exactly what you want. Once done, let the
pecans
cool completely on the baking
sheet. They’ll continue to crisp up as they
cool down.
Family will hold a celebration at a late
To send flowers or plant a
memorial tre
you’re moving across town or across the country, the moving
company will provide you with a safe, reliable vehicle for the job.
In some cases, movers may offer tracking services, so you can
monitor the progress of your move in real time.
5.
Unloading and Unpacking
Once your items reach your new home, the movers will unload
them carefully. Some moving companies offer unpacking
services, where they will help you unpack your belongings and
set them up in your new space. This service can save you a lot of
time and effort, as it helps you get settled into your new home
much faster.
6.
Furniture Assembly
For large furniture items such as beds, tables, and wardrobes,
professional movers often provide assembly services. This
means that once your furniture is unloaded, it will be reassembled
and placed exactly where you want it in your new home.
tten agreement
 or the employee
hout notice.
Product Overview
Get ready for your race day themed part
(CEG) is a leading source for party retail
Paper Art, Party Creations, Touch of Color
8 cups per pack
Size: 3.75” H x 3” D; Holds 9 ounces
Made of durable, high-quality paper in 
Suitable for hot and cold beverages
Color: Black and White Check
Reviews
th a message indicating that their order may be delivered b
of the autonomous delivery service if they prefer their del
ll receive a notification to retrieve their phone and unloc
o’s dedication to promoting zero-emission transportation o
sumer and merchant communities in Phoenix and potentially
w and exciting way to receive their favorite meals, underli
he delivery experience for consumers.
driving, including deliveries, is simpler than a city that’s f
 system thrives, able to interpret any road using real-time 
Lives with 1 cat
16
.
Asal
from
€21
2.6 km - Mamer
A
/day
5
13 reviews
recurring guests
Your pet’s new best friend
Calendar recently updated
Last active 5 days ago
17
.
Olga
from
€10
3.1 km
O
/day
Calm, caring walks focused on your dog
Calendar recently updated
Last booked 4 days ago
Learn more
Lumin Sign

WHAT THE TASK ASKS: In the listing above, find the line with "them carefully. Some" and the line with "professional movers often", then reproduce both and every line between them exactly.

REPLY:
them carefully. Some moving companies offer unpacking
services, where they will help you unpack your belongings and
set them up in your new space. This service can save you a lot of
time and effort, as it helps you get settled into your new home
much faster.
6.
Furniture Assembly
For large furniture items such as beds, tables, and wardrobes,
professional movers often provide assembly services. This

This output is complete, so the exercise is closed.